## Information
======

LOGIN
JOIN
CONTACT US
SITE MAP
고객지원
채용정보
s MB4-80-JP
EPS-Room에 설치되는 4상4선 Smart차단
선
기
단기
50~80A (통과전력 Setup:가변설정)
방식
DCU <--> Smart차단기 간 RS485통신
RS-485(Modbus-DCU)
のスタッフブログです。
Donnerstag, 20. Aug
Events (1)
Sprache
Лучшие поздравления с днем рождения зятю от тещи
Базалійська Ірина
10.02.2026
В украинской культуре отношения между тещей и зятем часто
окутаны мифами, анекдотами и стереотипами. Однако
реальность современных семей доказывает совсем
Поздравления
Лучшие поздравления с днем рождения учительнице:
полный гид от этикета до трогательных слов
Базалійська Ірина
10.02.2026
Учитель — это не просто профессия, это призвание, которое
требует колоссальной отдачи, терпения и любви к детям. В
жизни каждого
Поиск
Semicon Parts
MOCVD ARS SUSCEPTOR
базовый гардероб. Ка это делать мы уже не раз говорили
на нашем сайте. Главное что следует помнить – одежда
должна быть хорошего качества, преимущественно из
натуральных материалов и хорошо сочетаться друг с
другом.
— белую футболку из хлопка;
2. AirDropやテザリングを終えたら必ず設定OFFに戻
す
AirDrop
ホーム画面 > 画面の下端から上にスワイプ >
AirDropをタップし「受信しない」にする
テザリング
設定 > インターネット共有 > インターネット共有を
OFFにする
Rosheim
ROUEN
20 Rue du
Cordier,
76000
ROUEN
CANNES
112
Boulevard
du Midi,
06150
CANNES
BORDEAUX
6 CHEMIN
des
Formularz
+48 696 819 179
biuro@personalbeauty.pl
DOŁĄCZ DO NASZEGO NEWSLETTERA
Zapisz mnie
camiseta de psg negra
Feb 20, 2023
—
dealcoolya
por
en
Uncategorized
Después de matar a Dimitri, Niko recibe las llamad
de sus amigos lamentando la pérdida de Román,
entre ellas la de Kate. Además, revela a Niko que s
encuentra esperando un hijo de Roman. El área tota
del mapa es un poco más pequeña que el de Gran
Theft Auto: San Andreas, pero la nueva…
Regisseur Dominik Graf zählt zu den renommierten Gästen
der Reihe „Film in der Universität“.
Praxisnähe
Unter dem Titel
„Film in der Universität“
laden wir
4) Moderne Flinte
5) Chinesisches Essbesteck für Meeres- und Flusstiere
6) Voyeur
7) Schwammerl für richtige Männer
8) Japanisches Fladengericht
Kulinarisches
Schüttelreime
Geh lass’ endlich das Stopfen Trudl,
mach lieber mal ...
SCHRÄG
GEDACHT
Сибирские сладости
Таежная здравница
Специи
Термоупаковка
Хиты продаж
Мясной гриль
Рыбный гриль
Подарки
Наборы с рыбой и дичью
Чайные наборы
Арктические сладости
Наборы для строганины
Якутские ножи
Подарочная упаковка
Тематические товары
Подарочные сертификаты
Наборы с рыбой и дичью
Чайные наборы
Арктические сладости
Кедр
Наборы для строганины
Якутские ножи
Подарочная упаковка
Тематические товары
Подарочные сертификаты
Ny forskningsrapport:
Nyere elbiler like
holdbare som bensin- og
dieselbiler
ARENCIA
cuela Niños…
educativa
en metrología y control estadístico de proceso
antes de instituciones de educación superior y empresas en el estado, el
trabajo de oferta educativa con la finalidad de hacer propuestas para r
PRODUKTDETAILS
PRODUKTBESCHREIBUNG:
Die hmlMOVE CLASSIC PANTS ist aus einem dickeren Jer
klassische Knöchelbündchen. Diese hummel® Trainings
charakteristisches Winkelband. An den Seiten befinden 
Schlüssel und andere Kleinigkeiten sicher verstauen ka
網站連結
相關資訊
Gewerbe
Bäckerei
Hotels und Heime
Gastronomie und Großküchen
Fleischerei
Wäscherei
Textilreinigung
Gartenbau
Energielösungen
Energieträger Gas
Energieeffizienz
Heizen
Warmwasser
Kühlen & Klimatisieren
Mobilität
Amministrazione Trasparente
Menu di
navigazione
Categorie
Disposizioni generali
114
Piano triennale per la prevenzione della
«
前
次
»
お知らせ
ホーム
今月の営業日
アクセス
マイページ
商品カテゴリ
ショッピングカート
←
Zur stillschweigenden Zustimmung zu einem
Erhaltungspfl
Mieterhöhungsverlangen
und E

======

## Problem description
Return each line of the material above in which the string "Universität" appears.

## Solution to the problem
der Reihe „Film in der Universität“.
„Film in der Universität“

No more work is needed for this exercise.